The task |
Without altering a word, return the records below, but exclude the pictures.

Segment Start: Data records

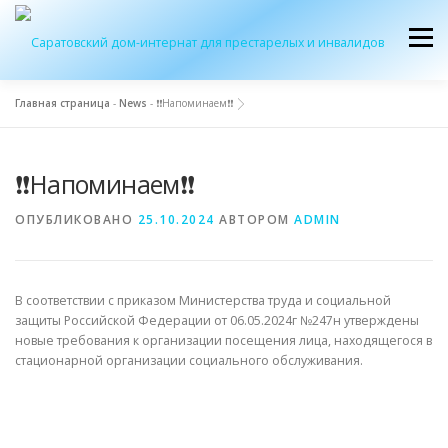
Перейти
к
Меню
содержимому
Главная страница
-
News
-
❗️❗️Напоминаем❗️❗️
ОБ УЧРЕЖДЕНИИ
ЭКСКУРСИЯ
ПРИЕМ
❗️❗️Напоминаем❗️❗️
ЖУРНАЛ “ДОМ”
КОНТАКТЫ
ОПУБЛИКОВАНО
25.10.2024
АВТОРОМ
ADMIN
В соответствии с приказом Министерства труда и социальной
защиты Российской Федерации от 06.05.2024г №247н утверждены
новые требования к организации посещения лица, находящегося в
стационарной организации социального обслуживания.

Segment End: Data records

Solution below |
Перейти
к
Меню
содержимому
Главная страница
-
News
-
❗️❗️Напоминаем❗️❗️
ОБ УЧРЕЖДЕНИИ
ЭКСКУРСИЯ
ПРИЕМ
❗️❗️Напоминаем❗️❗️
ЖУРНАЛ “ДОМ”
КОНТАКТЫ
ОПУБЛИКОВАНО
25.10.2024
АВТОРОМ
ADMIN
В соответствии с приказом Министерства труда и социальной
защиты Российской Федерации от 06.05.2024г №247н утверждены
новые требования к организации посещения лица, находящегося в
стационарной организации социального обслуживания.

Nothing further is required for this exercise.